Montaigne is quite refreshing to read after the strains of a modern education since he fully accepted human weaknesses and understood that no philosophy could be effective unless it took into account our deeply ingrained imperfections, the limitations of our rationality, the flaws that make us
human. It is not that he was ahead of his time; it would be better said that later scholars (advocating rationality) were backward.

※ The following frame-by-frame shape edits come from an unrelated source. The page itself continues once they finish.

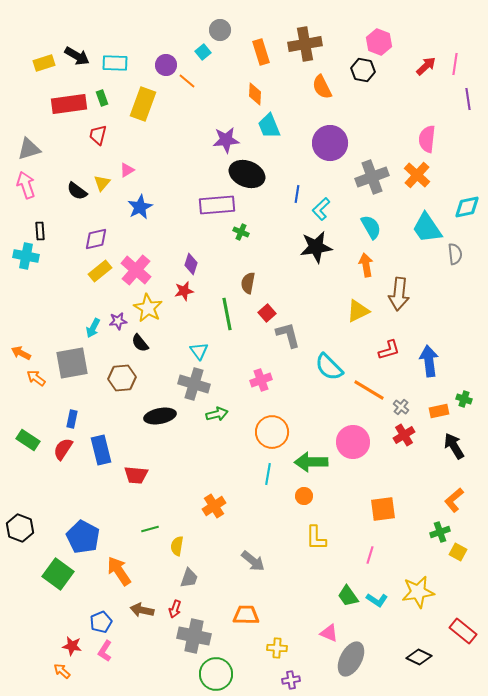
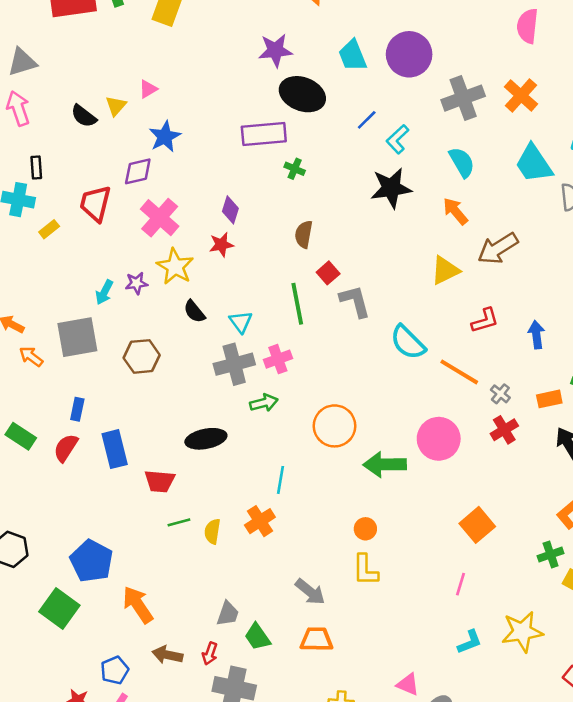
cyan trapezoid: (269, 126) -> (353, 56), moved
red trapezoid: (98, 135) -> (95, 203), moved, size x1.4
pink semicircle: (427, 139) -> (527, 26), moved
blue line: (297, 194) -> (367, 120), turned 36
purple diamond: (96, 239) -> (138, 171), moved
orange arrow: (366, 265) -> (455, 211), turned -30
yellow rectangle: (100, 271) -> (49, 229), moved, size x0.7
brown arrow: (399, 294) -> (498, 248), turned 52
green line: (227, 314) -> (297, 304), moved
black semicircle: (140, 343) -> (194, 311), moved
blue arrow: (429, 361) -> (536, 335), size x0.7
pink cross: (261, 380) -> (278, 359), moved
gray cross: (194, 384) -> (234, 364), turned -32
black ellipse: (160, 416) -> (206, 439), moved
cyan line: (268, 474) -> (281, 480), moved
orange circle: (304, 496) -> (365, 529), moved
orange square: (383, 509) -> (477, 525), turned -32
green line: (150, 529) -> (179, 522), moved
yellow L-shape: (316, 538) -> (365, 570), moved
yellow semicircle: (177, 546) -> (212, 531), moved
green trapezoid: (348, 596) -> (257, 637), moved
cyan L-shape: (377, 600) -> (470, 642), turned -55
orange trapezoid: (246, 615) -> (317, 639), moved

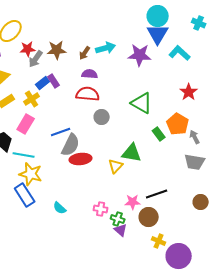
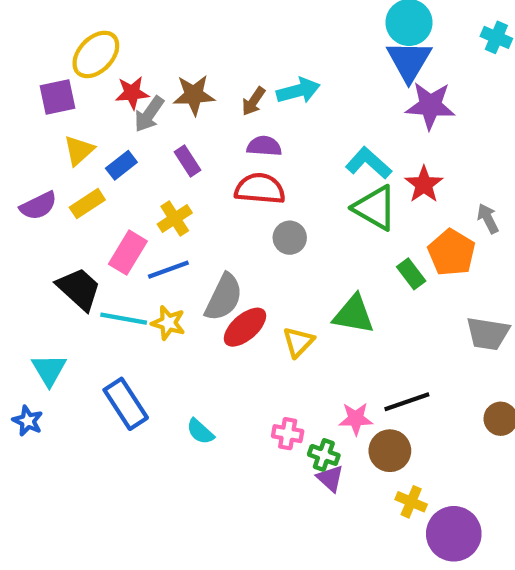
cyan L-shape: (180, 53) -> (369, 163), moved
purple star: (140, 55) -> (430, 106), moved
blue rectangle: (43, 83) -> (121, 165), moved
red star: (189, 92) -> (424, 184), moved
yellow cross: (32, 99) -> (175, 218), moved
blue line: (61, 132) -> (168, 270), moved
gray arrow: (195, 137) -> (488, 218), moved
red ellipse: (81, 159) -> (245, 327), turned -35
yellow triangle: (116, 166) -> (298, 342), moved
yellow star: (31, 174) -> (168, 323), moved, size x0.7

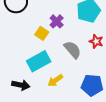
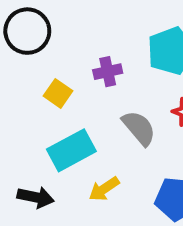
purple cross: (57, 21) -> (108, 72), turned 32
yellow square: (42, 33) -> (58, 93), moved

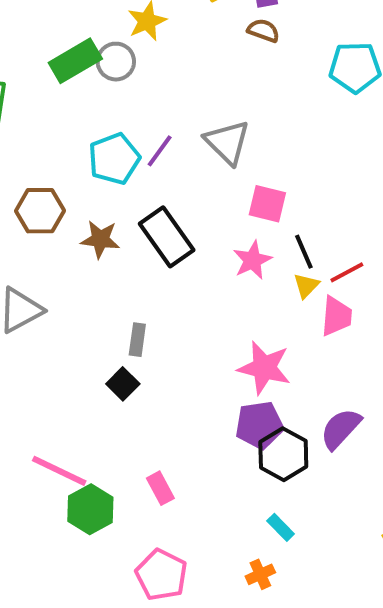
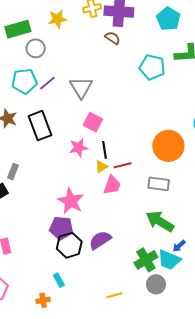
gray circle: (116, 62) -> (36, 48), moved

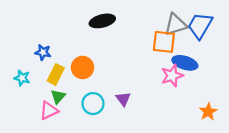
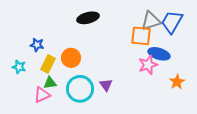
green triangle: (58, 97) -> (50, 83), turned 40
cyan circle: (93, 104) -> (80, 89), size x1.4
orange star: (208, 112) -> (177, 82), moved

He was a thinking, ruminating fellow, and his ideas did not spring up in his tranquil study, but while on horseback. He went on long rides and came back with ideas. Montaigne was neither one of the academics of the Sorbonne nor a professional man of letters, and he was not these things on two planes. First, he was a doer; he had been a magistrate, a businessman, and the mayor of Bordeaux before he retired to mull over his life and, mostly, his own knowledge. Second, he was an antidogmatist: he was a skeptic with charm, a fallible, noncommittal, personal, introspective writer, and, primarily, someone who, in the great classical tradition, wanted to be a man. Had he been in a different period, he would have been an empirical skeptic—he had skeptical tendencies of the Pyrrhonian variety, the antidogmatic kind like Sextus Empiricus, particularly in his awareness of the need to suspend judgment.
Epistemocracy
Everyone has an idea of utopia. For many it means equality, universal justice, freedom from oppression, freedom from work (for some it may be the more modest, though no more attainable, society with commuter trains free of lawyers on cell phones). To me utopia is an epistemocracy, a society in which anyone of rank is an epistemocrat, and where epistemocrats manage to be elected. It would be a society governed from the basis of the awareness of ignorance, not knowledge.
Alas, one cannot assert authority by accepting one’s own fallibility. Simply, people need to be blinded by knowledge—we are made to follow leaders who can gather people together because the advantages of being in groups trump the disadvantages of being alone. It has been more profitable for us to bind together in the wrong direction than to be alone in the right one. Those who have followed the assertive idiot rather than the introspective wise person have passed us some of their genes. This is apparent from a social pathology: psychopaths rally followers.
Once in a while you encounter members of the human species with so much intellectual superiority that they can change their minds effortlessly.
Note here the following Black Swan asymmetry. I believe that you can be dead certain about some things, and ought to be so. You can be more confident about disconfirmation than confirmation. Karl Popper was accused of promoting self-doubt while writing in an aggressive and confident tone (an
accusation that is occasionally addressed to this author by people who don’t follow my logic of skeptical empiricism). Fortunately, we have learned a lot since Montaigne about how to carry on the skeptical-empirical enterprise. The Black Swan asymmetry allows you to be confident about what is wrong, not about what you believe is right. Karl Popper was once asked whether one “could falsify falsification” (in other words, if one could be skeptical about skepticism). His answer was that he threw students out of his lectures for asking far more intelligent questions than that one. Quite tough, Sir Karl was.